**ACTIVITY:**
Whenever a line below holds the word "ahorros", copy that line.

*** DATA Section Begins ***

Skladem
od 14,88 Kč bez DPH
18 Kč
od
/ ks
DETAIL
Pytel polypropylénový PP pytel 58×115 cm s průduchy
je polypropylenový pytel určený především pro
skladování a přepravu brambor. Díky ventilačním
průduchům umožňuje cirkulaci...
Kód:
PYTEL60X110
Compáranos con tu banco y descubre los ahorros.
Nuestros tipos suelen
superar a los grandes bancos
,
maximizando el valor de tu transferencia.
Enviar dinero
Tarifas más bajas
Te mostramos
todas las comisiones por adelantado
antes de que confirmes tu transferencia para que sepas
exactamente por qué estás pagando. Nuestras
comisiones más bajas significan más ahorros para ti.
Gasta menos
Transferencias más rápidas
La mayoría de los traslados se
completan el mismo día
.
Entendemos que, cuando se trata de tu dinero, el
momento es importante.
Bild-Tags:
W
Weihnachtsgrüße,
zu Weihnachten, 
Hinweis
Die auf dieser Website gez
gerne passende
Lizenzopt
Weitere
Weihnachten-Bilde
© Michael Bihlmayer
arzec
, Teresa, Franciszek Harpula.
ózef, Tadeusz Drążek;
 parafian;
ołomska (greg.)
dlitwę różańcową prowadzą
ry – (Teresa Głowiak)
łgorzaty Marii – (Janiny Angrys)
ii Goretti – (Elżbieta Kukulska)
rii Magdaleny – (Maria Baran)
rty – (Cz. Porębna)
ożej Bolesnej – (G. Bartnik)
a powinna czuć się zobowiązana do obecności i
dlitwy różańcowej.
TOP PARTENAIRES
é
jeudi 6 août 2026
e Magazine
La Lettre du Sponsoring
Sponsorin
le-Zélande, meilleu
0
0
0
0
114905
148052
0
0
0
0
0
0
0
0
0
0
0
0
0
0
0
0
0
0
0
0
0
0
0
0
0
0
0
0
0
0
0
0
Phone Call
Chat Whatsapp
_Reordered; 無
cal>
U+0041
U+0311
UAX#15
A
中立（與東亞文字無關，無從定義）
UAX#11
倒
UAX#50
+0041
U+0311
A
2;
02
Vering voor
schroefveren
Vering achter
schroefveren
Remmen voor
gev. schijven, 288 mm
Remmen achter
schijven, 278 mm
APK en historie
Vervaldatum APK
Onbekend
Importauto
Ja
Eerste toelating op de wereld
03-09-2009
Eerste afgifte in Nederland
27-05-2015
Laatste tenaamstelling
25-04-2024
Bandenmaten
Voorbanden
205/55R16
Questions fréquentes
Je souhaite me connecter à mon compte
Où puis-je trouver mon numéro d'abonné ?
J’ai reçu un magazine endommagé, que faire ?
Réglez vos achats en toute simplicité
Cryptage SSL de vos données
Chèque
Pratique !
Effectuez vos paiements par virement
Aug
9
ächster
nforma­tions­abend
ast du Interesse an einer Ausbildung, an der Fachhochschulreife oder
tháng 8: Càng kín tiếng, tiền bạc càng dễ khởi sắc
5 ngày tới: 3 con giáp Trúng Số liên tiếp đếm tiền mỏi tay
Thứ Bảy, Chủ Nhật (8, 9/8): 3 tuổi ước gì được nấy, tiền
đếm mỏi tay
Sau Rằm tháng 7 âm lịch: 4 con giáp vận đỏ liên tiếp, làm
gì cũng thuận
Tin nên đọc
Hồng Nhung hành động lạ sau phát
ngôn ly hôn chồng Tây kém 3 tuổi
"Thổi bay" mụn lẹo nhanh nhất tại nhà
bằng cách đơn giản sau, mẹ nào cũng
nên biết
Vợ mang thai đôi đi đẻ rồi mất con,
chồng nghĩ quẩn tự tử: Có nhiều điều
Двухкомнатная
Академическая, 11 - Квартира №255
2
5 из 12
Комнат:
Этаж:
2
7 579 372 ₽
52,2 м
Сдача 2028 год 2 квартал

*** DATA Section Ends ***

**ANSWER TO THE EXERCISE:**
Compáranos con tu banco y descubre los ahorros.
comisiones más bajas significan más ahorros para ti.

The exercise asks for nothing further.